Valuation Expectations in VC rounds – Unwilling Seller, Unwilling Buyer
In this exclusive article that appeared in the July issue of the US-IVCA/Venture Intelligence India VC report, Rahul Chandra and Ashish Gupta of Helion Ventures, reflect on the valuation-related conundrums challenging VC investments in India.
Valuation! One single metric that both Founders and VCs try to optimize yet whose derivation remains more art than science. While the importance of valuation cannot be discounted (ask a VC after he is invested and a founder anytime) a market driven approach to seek valuation level can ensure a faster track to fund raising, a holistic setting of investment terms and greater discipline in business execution.
VC investments are on the rise since early 2006. In the absence of complete and accurate data, it is hard to conclusively say how valuations have trended with this increase in number of deals done. Let’s look at the four key approaches to valuation: valuing present value of cash flows, accounting value of business, using real options and the last and most commonly used: applying valuations of comparable businesses. For early stage companies with innovative business models, no cash flows and negligible assets, none of these approaches can yield rational results. So there is no avoiding a gap in valuation expectation between Founders and VCs. Having long accepted this fact, Silicon Valley tends to value companies on the basis of adequate ownership to make the risk and efforts worthwhile. By basing valuation for Series A deals around a market-mean, Silicon Valley VCs have minimized this gap.

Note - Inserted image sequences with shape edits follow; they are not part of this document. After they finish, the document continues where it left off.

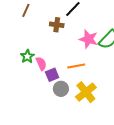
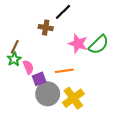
brown line: (26, 10) -> (15, 47), moved
gray circle: (61, 89) -> (48, 94), size x1.5

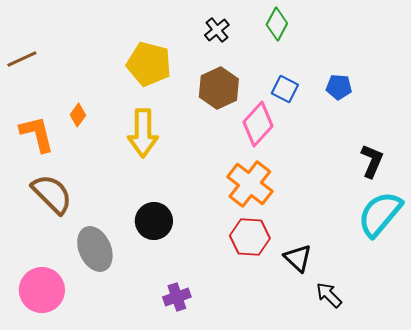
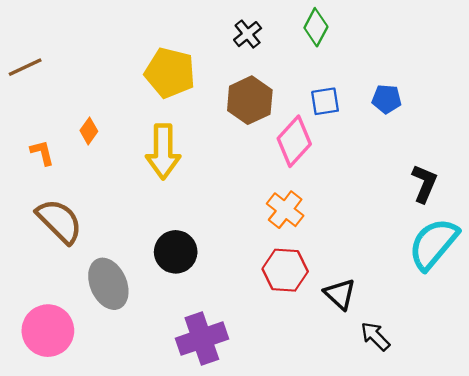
blue square: (285, 89) -> (325, 101), turned -36
orange L-shape: (37, 134) -> (42, 153), size x0.6
orange cross: (250, 184) -> (285, 210), size x0.7
purple cross: (177, 297) -> (202, 339), size x1.6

We, at Helion have seen more than 500 business plans over the last 12 months – based on this first hand experience and through our conversations with other VCs, we can safely say that the gap in valuation expectation between founders and VCs is wide and is tending to widen further as a result of speculation. Speculation (or hard to justify pricing) is a scary beast which appears when the potent cocktail of excess funds, heady economic growth and information inefficiency is mixed. Each of these is in abundance in our current environment.
Let us consider the three downsides of trying to raise capital at unrealistic valuations.
First, deals where the market was entrusted with setting valuation or where the expectation was in the ‘rational’ zone tend to move faster to closure. Deals which came to the market with pre-set pricing in the ‘irrational zone’ are generally knocked around more. Founders spend more time pitching to multiple VCs to find that elusive price and are finally back in the market with a lowered expectation. If valuation was not the key factor for optimization, the founders can go back to building their business sooner with perhaps optimal investment terms and best fit of investor.
Second, valuation inefficiencies tend to catch up over the financing life-cycle. High valuation is a relative term and hard to argue against if there is a willing buyer. As long as the confidence in company’s growth is high enough to justify an up round before capital runs out, we are in safe territory. High valuation can cause good pressure for growth but only leaves room for disappointment if targets slip. As late as Q2 2005, a third of all deals in Silicon Valley were suffering down or flat rounds. This fact should not be lost on Indian VCs and entrepreneurs.
Third, high valuation rounds are generally accompanied by large capital raises. We have often heard the refrain that the environment is good for fund raising so why shouldn’t we raise our next three years of capital need in one round if we get a suitable valuation. This argument holds as long as there is high degree of fiscal discipline in the organization. Bad organizational habits tend to creep in when cash needs are over met.
Valuations are important but some fund raisings make it a sole focus. An ideal fund raise allows market to establish its own willingness to pay and keeps in mind the lifecycle needs for capital. Companies should as far as possible use fundamental measures to establish valuation – which means that the ideal time to focus on valuation is after the company has predictable, measurable cash flows. Until then a large part of the valuation exercise is driven by speculation. In matters of taking emerging companies to success there are no absolute rights or wrongs – but more often than not, widening gaps in valuation would hurt everyone. VCs and founders should work within a narrow gap even at the cost of leaving some money at the table.